Backlashes against immigrants and robots [updated]

Tyler Cowen writes about "Why cosmopolitanism is utopian but useful nonetheless." The subject is Switzerland's recent vote to restrict EU immigration, and Cowen is writing in response to a post by Bryan Caplan that argued (based on Swiss voting patterns) that the way to overcome anti-immigration sentiment is through more immigration. Cowen thinks very high levels of immigration will spur a backlash, and so it's better to be open to immigration on a marginal, moderate basis.

I agree with Cowen. I grew up in the highly ethnically diverse area of Elmhurst, Queens, with immigrants from throughout Asia and Latin America, and got an up-close view of plenty of ethnic tensions, in multiple directions. Knowing many people from other countries may have made some people more cosmopolitan in some ways, but it was hardly an invariable or universal reaction.

Backlashes, it seems to me, are an underrated phenomenon. Predictions of technological transformation, for instance, tend to edit out the tremendous fear and loathing that will be precipitated by such developments (even if they are basically benign; witness genetically modified foods). Seeing that the world you're going to grow old in has little in common with the one you grew up in, whether because of immigrants or robots or whatever, will spark a strong reaction, and often not a positive one especially if one's job security seems diminished, and the assurances of elites that it's all beneficial or inevitable can produce some notably angry dissension.

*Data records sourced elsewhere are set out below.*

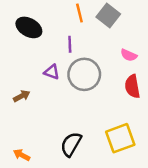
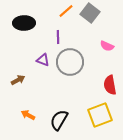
orange line: (79, 13) -> (66, 11), turned 63
black ellipse: (29, 27) -> (24, 23), turned -30
red semicircle: (132, 86) -> (110, 85), moved
orange arrow: (22, 155) -> (28, 115), moved

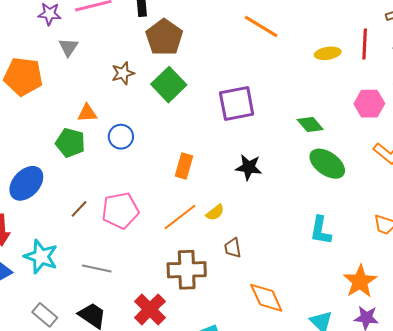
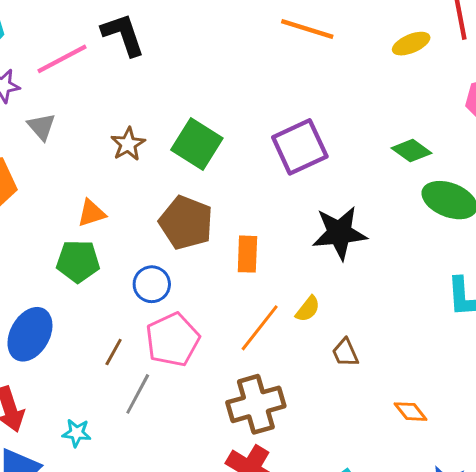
brown pentagon: (164, 37) -> (186, 223), moved
blue circle: (121, 137) -> (152, 284), moved
black star: (249, 167) -> (339, 233), size x1.4
cyan star: (41, 257) -> (77, 433), size x0.6
gray line: (97, 269) -> (138, 394), moved, turned -60
brown cross: (187, 270) -> (256, 404), moved
orange diamond: (266, 298) -> (410, 412), size x0.6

UPDATE 2/15: Tyler Cowen's co-blogger Alex Tabarrok takes him to task for not being willing to "launch a revolution" in the cause of open borders, and for failing to recognize a historical lesson that great things can be done when you have the moral high ground. I find Tabarrok's historical analogies rather overstated, in that eliminating immigration restrictions does not, to me at least, carry anything remotely like the moral weight of eliminating slavery and serfdom. (I also note that the most effective proponent of abolishing slavery, Abraham Lincoln, took a more incrementalist approach than some others did back then.) Here we have an example of the absolutism to which the libertarian movement is all too prone: immigration is a good thing, so it must be infinitely good and must never be limited; there's an absolute right to mobility across national borders, but if the streets are privately owned such that nobody can walk through without permission, that's fine.